Question

The area of a loop of the curve \[r = a\sin 3\theta\] is:
A. \[\dfrac{{\pi {a^2}}}{2}\]
B. \[\dfrac{{\pi {a^2}}}{6}\]
C. \[\dfrac{{\pi {a^2}}}{8}\]
D. \[\dfrac{{\pi {a^2}}}{{12}}\]

Answer 1

Hint: In this problem, first we need to find the upper and lower limits of the first loop of the curve.
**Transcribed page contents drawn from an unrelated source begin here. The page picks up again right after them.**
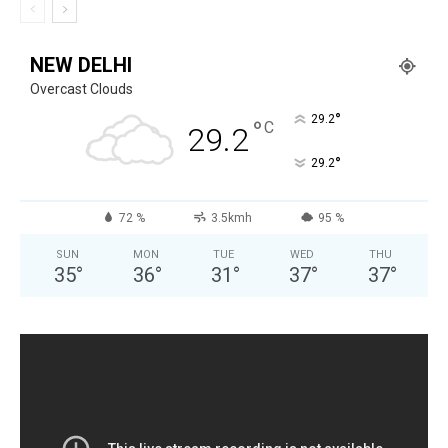
NEW DELHI
Overcast Clouds
°
29.2
°
C
29.2
°
29.2
72 %
3.5kmh
95 %
SUN
MON
TUE
WED
THU
35
°
36
°
31
°
37
°
37
°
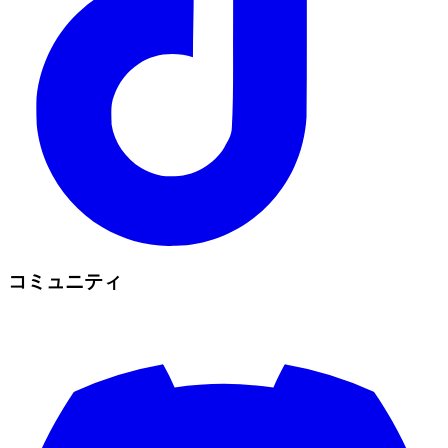
コミュニティ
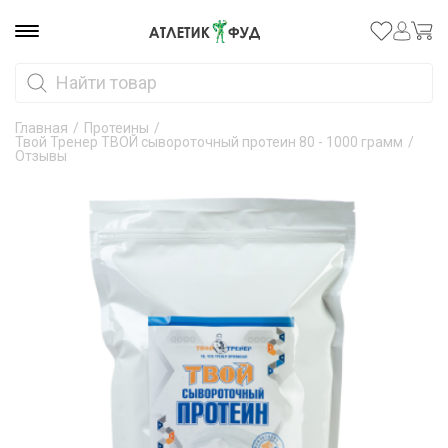
Главная
/
Протеины
/
Твой Тренер ТВОЙ сывороточный протеин 80 - 1000 грамм
/
Отзывы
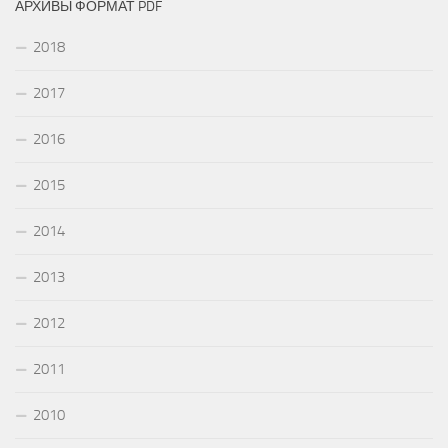
АРХИВЫ ФОРМАТ PDF
2018
2017
2016
2015
2014
2013
2012
2011
2010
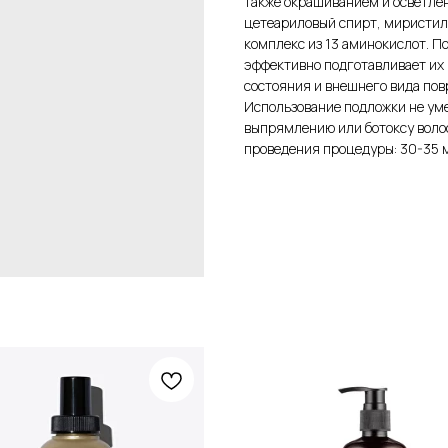
также окрашиванием и осветлен
цетеариловый спирт, миристило
комплекс из 13 аминокислот. П
эффективно подготавливает их
состояния и внешнего вида пов
Использование подложки не ум
выпрямлению или ботоксу волос
проведения процедуры: 30-35 м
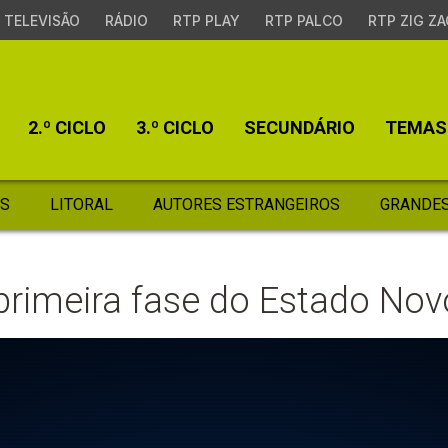
TELEVISÃO
RÁDIO
RTP PLAY
RTP PALCO
RTP ZIG ZA
2.º CICLO
3.º CICLO
SECUNDÁRIO
TEMAS
S
LITORAL
AUTORES ESTRANGEIROS
GRANDES
 primeira fase do Estado Nov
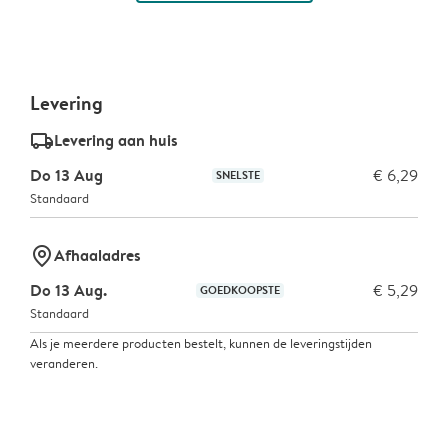
Levering
delivery_standard_v2
Levering aan huis
Do 13 Aug
€ 6,29
SNELSTE
Standaard
marker-pin
Afhaaladres
Do 13 Aug.
€ 5,29
GOEDKOOPSTE
Standaard
Als je meerdere producten bestelt, kunnen de leveringstijden
veranderen.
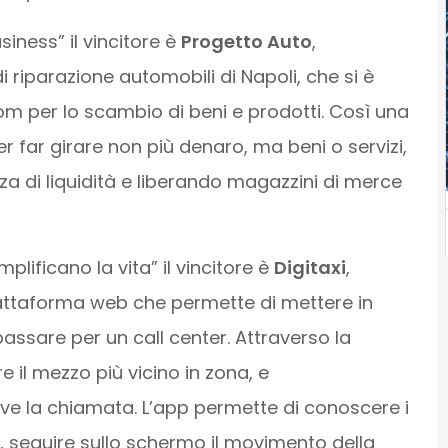
siness” il vincitore è
Progetto Auto
,
i riparazione automobili di Napoli, che si è
om per lo scambio di beni e prodotti. Così una
r far girare non più denaro, ma beni o servizi,
 di liquidità e liberando magazzini di merce
lificano la vita” il vincitore è
Digitaxi
,
attaforma web che permette di mettere in
 passare per un call center. Attraverso la
e il mezzo più vicino in zona, e
ve la chiamata. L’app permette di conoscere i
sa, seguire sullo schermo il movimento della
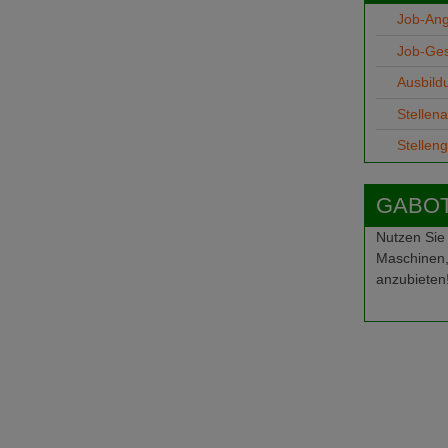
Job-An
Job-Ge
Ausbild
Stellen
Stellen
GABOT-
Nutzen Sie
Maschinen,
anzubieten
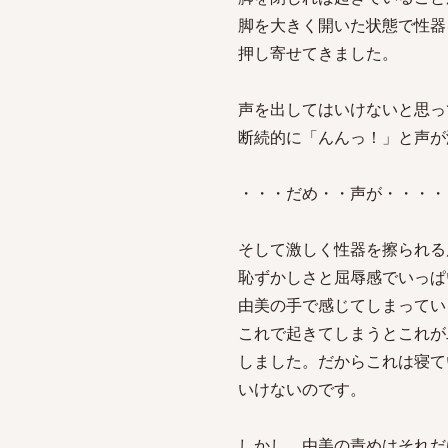
脚を大きく開いた状態で性器
押し寄せてきました。
声を出してはいけないと思っ
断続的に「んんっ！」と声が
・・・だめ・・声が・・・・
そして激しく性器を擦られる
恥ずかしさと屈辱感でいっぱ
由美の手で感じてしまってい
これで起きてしまうとこれが
しました。だからこれは寝て
いけないのです。
しかし、由美の責めはそれだ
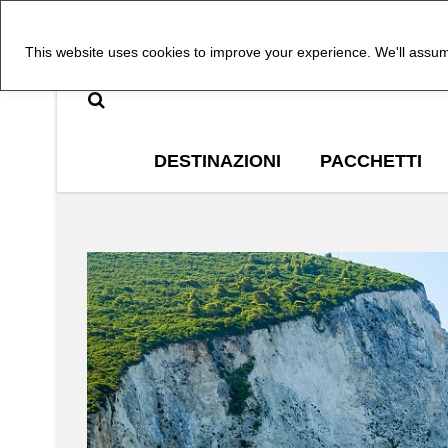
This website uses cookies to improve your experience. We'll assume
DESTINAZIONI
PACCHETTI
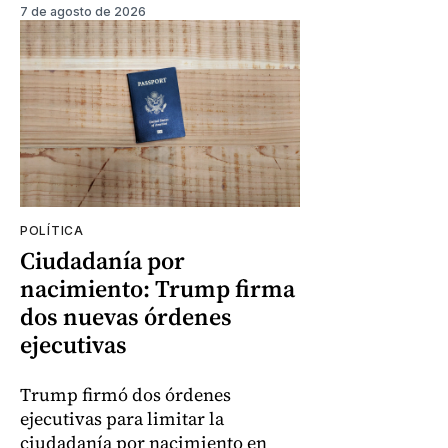
7 de agosto de 2026
POLÍTICA
Ciudadanía por
nacimiento: Trump firma
dos nuevas órdenes
ejecutivas
Trump firmó dos órdenes
ejecutivas para limitar la
ciudadanía por nacimiento en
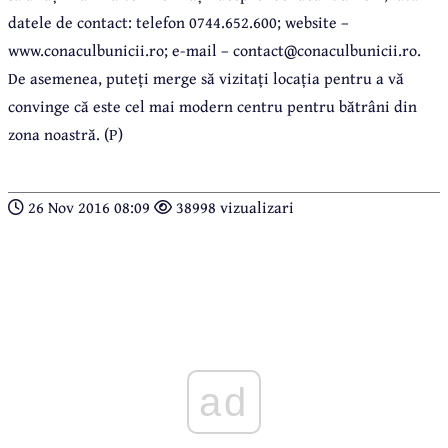
datele de contact: telefon 0744.652.600; website –
www.conaculbunicii.ro; e-mail – contact@conaculbunicii.ro.
De asemenea, puteți merge să vizitați locația pentru a vă
convinge că este cel mai modern centru pentru bătrâni din
zona noastră. (P)
26 Nov 2016 08:09
38998 vizualizari
ad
Then, apply the formula for the area under the curve in polar coordinates to obtain the area of the first loop.

Complete step-by-step answer:
The diagram of the curve \[r = a\sin 3\theta\] is shown below.

From the above figure, it can be observed that the curve\[ r = a\sin 3\theta \] consists of three loops.
Substitute 0 for \[r\] in the equation of the curve \[r = a\sin 3\theta \] to obtain the upper and lower limits of the loop.
\[
  \,\,\,\,\,\,0 = a\sin 3\theta \\
   \Rightarrow \sin 3\theta = 0 \\
   \Rightarrow 3\theta = 0\,\,{\text{or}}\,\,\pi \\
   \Rightarrow \theta = 0\,\,{\text{or}}\,\,\dfrac{\pi }{3} \\
\]
Here, 0 is the lower limits and \[\dfrac{\pi }{3}\] is the upper limit of the first loop.
Now, the area \[A\] of the first loop is calculated as follows:
\[
  \,\,\,\,\,\,A = \dfrac{1}{2}\int_0^{\dfrac{\pi }{3}} {{r^2}d\theta } \\
   \Rightarrow A = \dfrac{1}{2}\int_0^{\dfrac{\pi }{3}} {{a^2}{{\sin }^2}3\theta d\theta } \\
   \Rightarrow A = \dfrac{{{a^2}}}{2}\int_0^{\dfrac{\pi }{3}} {{{\sin }^2}3\theta d\theta } \\
   \Rightarrow A = \dfrac{{{a^2}}}{2}\int_0^{\dfrac{\pi }{3}} {\left( {\dfrac{{1 - \cos 6\theta }}{2}} \right)d\theta } \,\,\,\,\,\,\,\,\,\,\,\,\,\,\,\,\,\,\,\,\,\,\,\,\,\,\,\,\,\,\,\,\,\,\,\,\,\,\,\left( {{{\sin }^2}\theta = \dfrac{{1 - \cos 2\theta }}{2}} \right) \\
\]
Further, solve the above integral as shown below.
\[
  \,\,\,\,\,\,\,A = \dfrac{{{a^2}}}{4}\int_0^{\dfrac{\pi }{3}} {\left( {1 - \cos 6\theta } \right)d\theta } \\
   \Rightarrow A = \dfrac{{{a^2}}}{4}\left[ {\theta - \dfrac{{\sin 6\theta }}{6}} \right]_0^{\dfrac{\pi }{3}} \\
   \Rightarrow A = \dfrac{{{a^2}}}{4}\left[ {\dfrac{\pi }{3} - \dfrac{{\sin 2\pi }}{6}} \right] \\
   \Rightarrow A = \dfrac{{{a^2}}}{4}\left[ {\dfrac{\pi }{3} - 0} \right] \\
   \Rightarrow A = \dfrac{{\pi {a^2}}}{{12}} \\
\]
Thus, the area of a loop of the curve \[r = a\sin 3\theta \] is \[\dfrac{{\pi {a^2}}}{{12}}\], hence, option (D) is correct answer.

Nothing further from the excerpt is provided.